◆ **PROBLEM TO SOLVE**
Repeat the data exactly, please; no pictures belong in the copy.

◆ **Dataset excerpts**
- - -

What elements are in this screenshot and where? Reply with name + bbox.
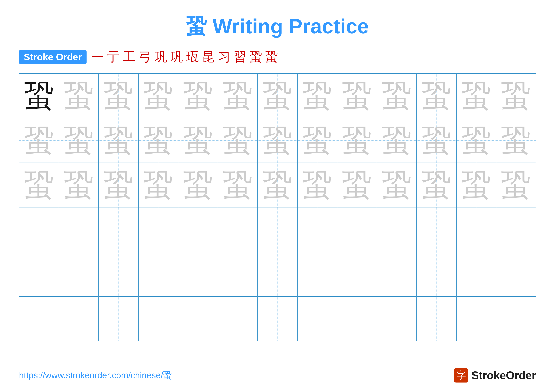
grid-cell-1-4[interactable]: 蛩 [139, 74, 178, 118]
grid-cell-1-12[interactable]: 蛩 [457, 74, 496, 118]
grid-cell-5-13[interactable] [496, 252, 536, 296]
stroke-step-9: 习 [218, 48, 231, 65]
footer-url[interactable]: https://www.strokeorder.com/chinese/蛩 [19, 370, 172, 381]
grid-cell-5-12[interactable] [457, 252, 496, 296]
grid-cell-4-5[interactable] [178, 207, 218, 252]
grid-cell-1-11[interactable]: 蛩 [417, 74, 456, 118]
grid-cell-4-12[interactable] [457, 207, 496, 252]
grid-cell-2-6[interactable]: 蛩 [218, 118, 258, 163]
grid-cell-3-13[interactable]: 蛩 [496, 163, 536, 207]
stroke-step-11: 蛩 [249, 48, 262, 65]
grid-cell-1-3[interactable]: 蛩 [99, 74, 139, 118]
grid-cell-3-1[interactable]: 蛩 [19, 163, 59, 207]
grid-cell-1-7[interactable]: 蛩 [258, 74, 297, 118]
stroke-steps: 一 亍 工 弓 巩 巩 珁 昆 习 習 蛩 蛩 [91, 48, 278, 65]
grid-cell-2-12[interactable]: 蛩 [457, 118, 496, 163]
grid-row-1: 蛩 蛩 蛩 蛩 蛩 蛩 蛩 蛩 蛩 蛩 蛩 蛩 蛩 [19, 74, 536, 118]
logo-text: StrokeOrder [471, 369, 536, 382]
grid-cell-1-2[interactable]: 蛩 [59, 74, 99, 118]
char-light: 蛩 [64, 81, 94, 111]
grid-cell-1-5[interactable]: 蛩 [178, 74, 218, 118]
stroke-step-5: 巩 [154, 48, 167, 65]
grid-cell-4-2[interactable] [59, 207, 99, 252]
grid-cell-4-11[interactable] [417, 207, 456, 252]
grid-cell-2-11[interactable]: 蛩 [417, 118, 456, 163]
grid-cell-5-10[interactable] [377, 252, 417, 296]
grid-cell-3-5[interactable]: 蛩 [178, 163, 218, 207]
grid-cell-4-3[interactable] [99, 207, 139, 252]
grid-row-2: 蛩 蛩 蛩 蛩 蛩 蛩 蛩 蛩 蛩 蛩 蛩 蛩 蛩 [19, 118, 536, 163]
grid-cell-2-1[interactable]: 蛩 [19, 118, 59, 163]
grid-cell-6-9[interactable] [337, 297, 377, 341]
grid-cell-6-4[interactable] [139, 297, 178, 341]
grid-cell-6-13[interactable] [496, 297, 536, 341]
grid-cell-4-6[interactable] [218, 207, 258, 252]
stroke-step-4: 弓 [139, 48, 151, 65]
grid-row-5 [19, 252, 536, 297]
grid-cell-6-8[interactable] [298, 297, 337, 341]
grid-cell-1-6[interactable]: 蛩 [218, 74, 258, 118]
stroke-order-row: Stroke Order 一 亍 工 弓 巩 巩 珁 昆 习 習 蛩 蛩 [19, 48, 536, 65]
grid-cell-5-8[interactable] [298, 252, 337, 296]
grid-cell-3-11[interactable]: 蛩 [417, 163, 456, 207]
grid-cell-4-10[interactable] [377, 207, 417, 252]
grid-cell-4-1[interactable] [19, 207, 59, 252]
grid-cell-6-1[interactable] [19, 297, 59, 341]
title-section: 蛩 Writing Practice [19, 13, 536, 41]
grid-cell-1-9[interactable]: 蛩 [337, 74, 377, 118]
grid-cell-5-9[interactable] [337, 252, 377, 296]
grid-cell-6-3[interactable] [99, 297, 139, 341]
grid-cell-3-6[interactable]: 蛩 [218, 163, 258, 207]
grid-cell-3-4[interactable]: 蛩 [139, 163, 178, 207]
stroke-order-badge[interactable]: Stroke Order [19, 50, 87, 64]
grid-row-3: 蛩 蛩 蛩 蛩 蛩 蛩 蛩 蛩 蛩 蛩 蛩 蛩 蛩 [19, 163, 536, 207]
grid-cell-6-7[interactable] [258, 297, 297, 341]
grid-cell-1-13[interactable]: 蛩 [496, 74, 536, 118]
grid-cell-5-6[interactable] [218, 252, 258, 296]
grid-cell-6-2[interactable] [59, 297, 99, 341]
grid-cell-1-8[interactable]: 蛩 [298, 74, 337, 118]
grid-cell-5-5[interactable] [178, 252, 218, 296]
grid-cell-5-11[interactable] [417, 252, 456, 296]
grid-cell-2-7[interactable]: 蛩 [258, 118, 297, 163]
grid-cell-4-13[interactable] [496, 207, 536, 252]
grid-cell-3-9[interactable]: 蛩 [337, 163, 377, 207]
grid-cell-5-3[interactable] [99, 252, 139, 296]
stroke-step-3: 工 [123, 48, 136, 65]
grid-cell-5-2[interactable] [59, 252, 99, 296]
grid-cell-6-5[interactable] [178, 297, 218, 341]
grid-cell-6-12[interactable] [457, 297, 496, 341]
grid-cell-2-8[interactable]: 蛩 [298, 118, 337, 163]
practice-grid[interactable]: 蛩 蛩 蛩 蛩 蛩 蛩 蛩 蛩 蛩 蛩 蛩 蛩 蛩 蛩 蛩 蛩 蛩 蛩 蛩 蛩 … [19, 73, 536, 341]
grid-cell-2-3[interactable]: 蛩 [99, 118, 139, 163]
grid-cell-3-7[interactable]: 蛩 [258, 163, 297, 207]
grid-cell-1-1[interactable]: 蛩 [19, 74, 59, 118]
grid-cell-2-13[interactable]: 蛩 [496, 118, 536, 163]
grid-cell-2-2[interactable]: 蛩 [59, 118, 99, 163]
stroke-step-1: 一 [91, 48, 104, 65]
stroke-step-12: 蛩 [265, 48, 278, 65]
grid-cell-1-10[interactable]: 蛩 [377, 74, 417, 118]
grid-cell-3-3[interactable]: 蛩 [99, 163, 139, 207]
grid-cell-3-2[interactable]: 蛩 [59, 163, 99, 207]
grid-cell-6-6[interactable] [218, 297, 258, 341]
grid-cell-2-10[interactable]: 蛩 [377, 118, 417, 163]
grid-cell-2-5[interactable]: 蛩 [178, 118, 218, 163]
grid-cell-2-4[interactable]: 蛩 [139, 118, 178, 163]
grid-cell-5-1[interactable] [19, 252, 59, 296]
stroke-step-6: 巩 [170, 48, 183, 65]
grid-cell-6-11[interactable] [417, 297, 456, 341]
grid-cell-4-8[interactable] [298, 207, 337, 252]
stroke-step-10: 習 [234, 48, 246, 65]
grid-cell-4-4[interactable] [139, 207, 178, 252]
grid-cell-3-12[interactable]: 蛩 [457, 163, 496, 207]
grid-cell-3-10[interactable]: 蛩 [377, 163, 417, 207]
grid-cell-3-8[interactable]: 蛩 [298, 163, 337, 207]
grid-cell-5-7[interactable] [258, 252, 297, 296]
grid-cell-6-10[interactable] [377, 297, 417, 341]
grid-cell-2-9[interactable]: 蛩 [337, 118, 377, 163]
grid-cell-5-4[interactable] [139, 252, 178, 296]
grid-cell-4-9[interactable] [337, 207, 377, 252]
grid-cell-4-7[interactable] [258, 207, 297, 252]
stroke-step-7: 珁 [186, 48, 199, 65]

- - -

◆ **EXERCISE RESPONSE**
What elements are in this screenshot and where? Reply with name + bbox.
grid-cell-1-4[interactable]: 蛩 [139, 74, 178, 118]
grid-cell-1-12[interactable]: 蛩 [457, 74, 496, 118]
grid-cell-5-13[interactable] [496, 252, 536, 296]
stroke-step-9: 习 [218, 48, 231, 65]
footer-url[interactable]: https://www.strokeorder.com/chinese/蛩 [19, 370, 172, 381]
grid-cell-5-12[interactable] [457, 252, 496, 296]
grid-cell-4-5[interactable] [178, 207, 218, 252]
grid-cell-1-11[interactable]: 蛩 [417, 74, 456, 118]
grid-cell-4-12[interactable] [457, 207, 496, 252]
grid-cell-2-6[interactable]: 蛩 [218, 118, 258, 163]
grid-cell-3-13[interactable]: 蛩 [496, 163, 536, 207]
stroke-step-11: 蛩 [249, 48, 262, 65]
grid-cell-1-3[interactable]: 蛩 [99, 74, 139, 118]
grid-cell-3-1[interactable]: 蛩 [19, 163, 59, 207]
grid-cell-1-7[interactable]: 蛩 [258, 74, 297, 118]
stroke-steps: 一 亍 工 弓 巩 巩 珁 昆 习 習 蛩 蛩 [91, 48, 278, 65]
grid-cell-2-12[interactable]: 蛩 [457, 118, 496, 163]
grid-row-1: 蛩 蛩 蛩 蛩 蛩 蛩 蛩 蛩 蛩 蛩 蛩 蛩 蛩 [19, 74, 536, 118]
logo-text: StrokeOrder [471, 369, 536, 382]
grid-cell-1-2[interactable]: 蛩 [59, 74, 99, 118]
char-light: 蛩 [64, 81, 94, 111]
grid-cell-1-5[interactable]: 蛩 [178, 74, 218, 118]
stroke-step-5: 巩 [154, 48, 167, 65]
grid-cell-4-2[interactable] [59, 207, 99, 252]
grid-cell-4-11[interactable] [417, 207, 456, 252]
grid-cell-2-11[interactable]: 蛩 [417, 118, 456, 163]
grid-cell-5-10[interactable] [377, 252, 417, 296]
grid-cell-3-5[interactable]: 蛩 [178, 163, 218, 207]
grid-cell-4-3[interactable] [99, 207, 139, 252]
grid-row-2: 蛩 蛩 蛩 蛩 蛩 蛩 蛩 蛩 蛩 蛩 蛩 蛩 蛩 [19, 118, 536, 163]
grid-cell-2-1[interactable]: 蛩 [19, 118, 59, 163]
grid-cell-6-9[interactable] [337, 297, 377, 341]
grid-cell-6-4[interactable] [139, 297, 178, 341]
grid-cell-6-13[interactable] [496, 297, 536, 341]
grid-cell-4-6[interactable] [218, 207, 258, 252]
stroke-step-4: 弓 [139, 48, 151, 65]
grid-row-5 [19, 252, 536, 297]
grid-cell-6-8[interactable] [298, 297, 337, 341]
grid-cell-1-6[interactable]: 蛩 [218, 74, 258, 118]
stroke-order-row: Stroke Order 一 亍 工 弓 巩 巩 珁 昆 习 習 蛩 蛩 [19, 48, 536, 65]
grid-cell-5-8[interactable] [298, 252, 337, 296]
grid-cell-3-11[interactable]: 蛩 [417, 163, 456, 207]
grid-cell-4-10[interactable] [377, 207, 417, 252]
grid-cell-4-1[interactable] [19, 207, 59, 252]
grid-cell-6-1[interactable] [19, 297, 59, 341]
title-section: 蛩 Writing Practice [19, 13, 536, 41]
grid-cell-1-9[interactable]: 蛩 [337, 74, 377, 118]
grid-cell-5-9[interactable] [337, 252, 377, 296]
grid-cell-6-3[interactable] [99, 297, 139, 341]
grid-cell-3-6[interactable]: 蛩 [218, 163, 258, 207]
grid-cell-3-4[interactable]: 蛩 [139, 163, 178, 207]
stroke-order-badge[interactable]: Stroke Order [19, 50, 87, 64]
grid-row-3: 蛩 蛩 蛩 蛩 蛩 蛩 蛩 蛩 蛩 蛩 蛩 蛩 蛩 [19, 163, 536, 207]
grid-cell-6-7[interactable] [258, 297, 297, 341]
grid-cell-1-13[interactable]: 蛩 [496, 74, 536, 118]
grid-cell-5-6[interactable] [218, 252, 258, 296]
grid-cell-6-2[interactable] [59, 297, 99, 341]
grid-cell-1-8[interactable]: 蛩 [298, 74, 337, 118]
grid-cell-5-5[interactable] [178, 252, 218, 296]
grid-cell-5-11[interactable] [417, 252, 456, 296]
grid-cell-2-7[interactable]: 蛩 [258, 118, 297, 163]
grid-cell-4-13[interactable] [496, 207, 536, 252]
grid-cell-3-9[interactable]: 蛩 [337, 163, 377, 207]
grid-cell-5-3[interactable] [99, 252, 139, 296]
stroke-step-3: 工 [123, 48, 136, 65]
grid-cell-5-2[interactable] [59, 252, 99, 296]
grid-cell-6-5[interactable] [178, 297, 218, 341]
grid-cell-6-12[interactable] [457, 297, 496, 341]
grid-cell-2-8[interactable]: 蛩 [298, 118, 337, 163]
practice-grid[interactable]: 蛩 蛩 蛩 蛩 蛩 蛩 蛩 蛩 蛩 蛩 蛩 蛩 蛩 蛩 蛩 蛩 蛩 蛩 蛩 蛩 … [19, 73, 536, 341]
grid-cell-2-3[interactable]: 蛩 [99, 118, 139, 163]
grid-cell-3-7[interactable]: 蛩 [258, 163, 297, 207]
grid-cell-1-1[interactable]: 蛩 [19, 74, 59, 118]
grid-cell-2-13[interactable]: 蛩 [496, 118, 536, 163]
grid-cell-2-2[interactable]: 蛩 [59, 118, 99, 163]
stroke-step-1: 一 [91, 48, 104, 65]
stroke-step-12: 蛩 [265, 48, 278, 65]
grid-cell-1-10[interactable]: 蛩 [377, 74, 417, 118]
grid-cell-3-3[interactable]: 蛩 [99, 163, 139, 207]
grid-cell-3-2[interactable]: 蛩 [59, 163, 99, 207]
grid-cell-6-6[interactable] [218, 297, 258, 341]
grid-cell-2-10[interactable]: 蛩 [377, 118, 417, 163]
grid-cell-2-5[interactable]: 蛩 [178, 118, 218, 163]
grid-cell-2-4[interactable]: 蛩 [139, 118, 178, 163]
grid-cell-5-1[interactable] [19, 252, 59, 296]
stroke-step-6: 巩 [170, 48, 183, 65]
grid-cell-6-11[interactable] [417, 297, 456, 341]
grid-cell-4-8[interactable] [298, 207, 337, 252]
stroke-step-10: 習 [234, 48, 246, 65]
grid-cell-4-4[interactable] [139, 207, 178, 252]
grid-cell-3-12[interactable]: 蛩 [457, 163, 496, 207]
grid-cell-3-10[interactable]: 蛩 [377, 163, 417, 207]
grid-cell-3-8[interactable]: 蛩 [298, 163, 337, 207]
grid-cell-5-7[interactable] [258, 252, 297, 296]
grid-cell-6-10[interactable] [377, 297, 417, 341]
grid-cell-2-9[interactable]: 蛩 [337, 118, 377, 163]
grid-cell-5-4[interactable] [139, 252, 178, 296]
grid-cell-4-9[interactable] [337, 207, 377, 252]
grid-cell-4-7[interactable] [258, 207, 297, 252]
stroke-step-7: 珁 [186, 48, 199, 65]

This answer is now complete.